Aachen: Träume und Sehnsüchte von Kohlscheid bis Kairo im LuFo

Aachen: Träume und Sehnsüchte von Kohlscheid bis Kairo im LuFo

Mit der Ausstellung „Die Stadt, die es nicht gibt - Bilder globaler Räume” eröffnete das Ludwig-Forum für Internationale Kunst am Wochenende die größte Schau dieses Jahres.

20 internationale Künstler thematisieren in Fotos, Filmen und Videos mediale und gesellschaftliche Veränderungsprozesse und werfen dabei viele Fragen auf, die uns heute beschäftigen: In welcher Gesellschaft wollen wir eigentlich leben? Wie soll der soziale beziehungsweise der architektonische Raum aussehen?

„Gerade in Zeiten der wachsenden Bilderflut stellt sich die Frage, wie es eigentlich um unsere Welt steht und wie wirklich die Wirklichkeit eigentlich ist”, erklärte Brigitte Franzen, Leiterin des Ludwig-Forums, in ihrer Eröffnungsansprache. Viele der Künstler sowie Bürgermeisterin Margrethe Schmeer und prominente Politiker wie der Präsident des Europaparlaments Martin Schulz und der ehemalige Regierungspräsident Franz-Josef Antwerpes nahmen an der Vernissage teil.

Franzen ging auch darauf ein, was eigentlich eine Stadt ist, die es nicht gibt. „Durch die Sicht der Künstler wird das für uns sichtbar.” Es gehe um Vorstellungen von Orten, die es so nicht gibt, um Fragen eigener Existenz, in der Gegenwart wie in der Zukunft. „Kultur in Aachen hat eine grenzüberschreitende Dimension. Dabei überwindet die Ausstellung viele Grenzen, sowohl Landes-, als auch Kunstgattungsgrenzen sowie solche zwischen Realität und Fiktion”, sagte Franzen.

Stadtdirektor Wolfgang Rombey betonte den hohen Stellenwert des Ludwig-Forums in Aachen und die politische Dimension der Kunst, was auch durch das große Publikumsinteresse zur Eröffnung deutlich wurde. Was Künstler wie Kader Attia, Stefan Canham/Rufina Wu, Nadia El Fani, Annette Kelm, Aglaia Konrad, Till Krause, Michael Krumm, Armin Linke, Daniel Maier-Reimer, Paolo Pellegrin, Michael Schmidt, Wilhelm Schürmann, Maya Schweizer, Lidwien van de Ven, Clemens von Wedemeyer, Annette Wehrmann, Maja Weyermann, Tobias Zielony und David Zink Yi hier plakativ zeigen, sei ein wichtiger Anreiz zur gesellschaftlichen Diskussion.

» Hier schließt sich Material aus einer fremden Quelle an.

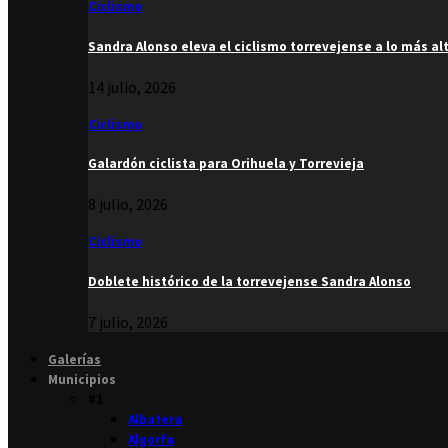
Ciclismo
Sandra Alonso eleva el ciclismo torrevejense a lo más al
14 julio, 2026
Ciclismo
Galardón ciclista para Orihuela y Torrevieja
8 julio, 2026
Ciclismo
Doblete histórico de la torrevejense Sandra Alonso
7 julio, 2026
Galerías
Municipios
#1
Albatera
Algorfa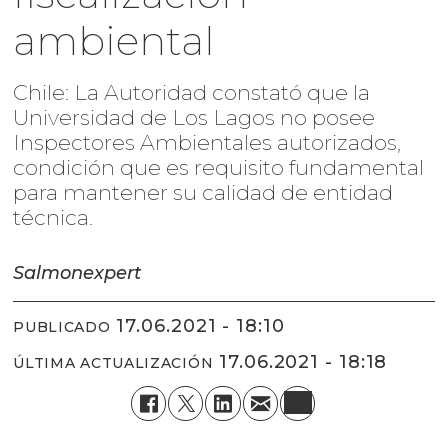
ambiental
Chile: La Autoridad constató que la
Universidad de Los Lagos no posee
Inspectores Ambientales autorizados,
condición que es requisito fundamental
para mantener su calidad de entidad
técnica.
Salmonexpert
17.06.2021 - 18:10
PUBLICADO
17.06.2021 - 18:18
ÚLTIMA ACTUALIZACIÓN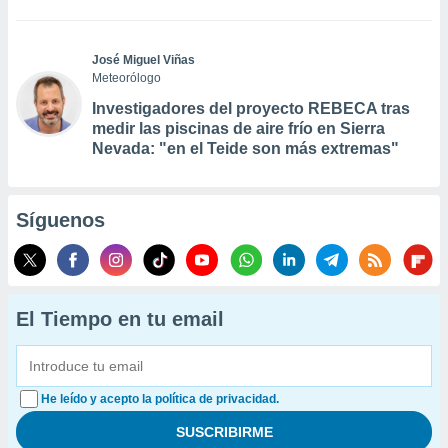
José Miguel Viñas
Meteorólogo
Investigadores del proyecto REBECA tras
medir las piscinas de aire frío en Sierra
Nevada: "en el Teide son más extremas"
Síguenos
El Tiempo en tu email
He leído y acepto la política de privacidad.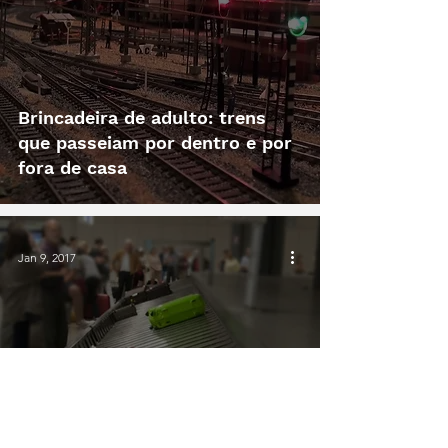
Brincadeira de adulto: trens
que passeiam por dentro e por
fora de casa
Jan 9, 2017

75 Werke entführen den Betrachter in nahe und ferne Welten, von Kohlscheid bis Kairo geht es sowohl um dörfliche Landschaften als auch um Millionenstädte. Raumgreifende Installationen gibt es ebenso wie Fotoserien. Bilder aus dem von der Reaktorkatastrophe gebeutelten Fukushima stehen neben Fotos von Arbeitern einer Silbermine in Peru und Filmen vom Arabischen Frühling.

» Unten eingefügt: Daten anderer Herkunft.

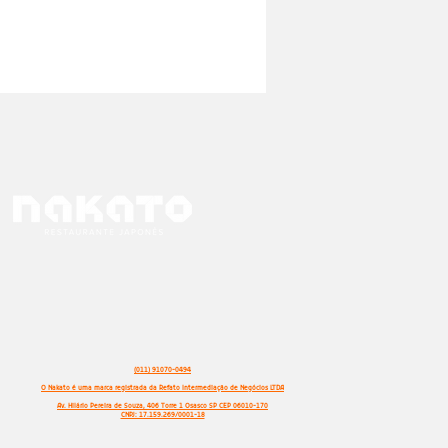
(011) 91070-0494
O Nakato é uma marca registrada da Refato Intermediação de Negócios LTDA
Av. Hilário Pereira de Souza, 406 Torre 1 Osasco SP CEP 06010-170
CNPJ: 17.159.269/0001-18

„Es geht um Träume, Sehnsüchte und Ängste sowie auch um globale Architekturtrends und eine dynamische Welt. Dabei steht die Stadt stets der Landschaft gegenüber”, erklärte Franzen.

Die Ausstellung „Die Stadt, die es nicht gibt - Bilder globaler Räume” ist bis 20. Januar 2013 im Ludwig Forum zu sehen.